June 2014- General Aviation is a homegrown American industry that is responsible for 1.2 million jobs and pumps more than $150 billion into our nation's economy. But it's also an industry that could do much more to create jobs, boost our economy and contribute to our national transportation system.
General Aviation is being held back by an antiquated regulatory system that is painfully unresponsive and out of touch. Outdated FAA regulations have contributed to a dramatic reduction in the number of aviators and a corresponding increase in the cost of flying.
The costs that prevent aviators from flying have led to a dramatic drop in the number of aircraft being produced. The General Aviation Manufacturers Association (GAMA) reports that that production of single-engine planes plunged from 14,000 in 1977 to fewer than 700 in 2010—and that translates to thousands of lost jobs.
We have already scored a win in providing relief to General Aviation with Rep. Mike Pompeo's Small Airplane Revitalization Act, a bill I coauthored and helped to lead passage of in 2013.
Our latest effort to spur growth and protect the General Aviation industry is to expand the Third Class Medical light-sport exemption to General Aviation.
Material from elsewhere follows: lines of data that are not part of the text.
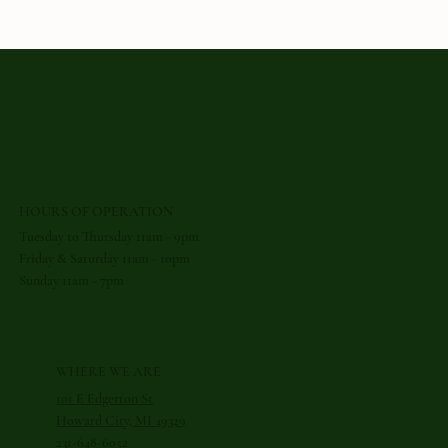
The
Bold
Great Lakes
Cuisine
HOURS OF OPERATION
Tuesday to Thursday 11am - 9pm
Friday & Saturday 11am - 10pm
Sunday 11am - 7pm
WHERE WE ARE
101 E Edgerton St
Howard City, MI 49329
231-648-6052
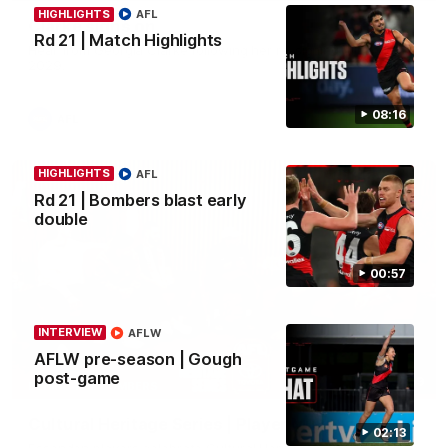
HIGHLIGHTS
AFL
Clarke signs on
Rd 21 | Match Highlights
Hear from Georgia Clarke following her re-signing 'till end of
2029.
08:16
AFL
HIGHLIGHTS
AFL
Rd 21 | Bombers blast early
double
00:57
INTERVIEW
AFLW
AFLW pre-season | Gough
post-game
34:59
BEHIND THE BOMBERS
Cultural Heritage Series | Player Mukbang
02:13
Essendon players celebrate Cultural Heritage Series'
It is one example of a well-intended rule that needs to be updated.
The Third Class Medical forces aviators to repeatedly undergo expensive and inconvenient medical exams that produce no meaningful assessment of an aviator's fitness to fly. In fact, if the examining physician finds a potential concern, the aviator's fitness to fly is determined not by his or her own doctor, but by an unknown bureaucrat in Oklahoma City—a bureaucrat who never meets or personally examines the aviator.
In 2011, only 218 aviators were issued final denials after they provided all information requested by the FAA, while more than 100,000 aviators were medically cleared to fly.
No medical exam conducted every few years can determine whether a pilot is healthy enough to fly right now. Only the aviator can do that—and that's exactly what aviators do every time they approach the flight deck.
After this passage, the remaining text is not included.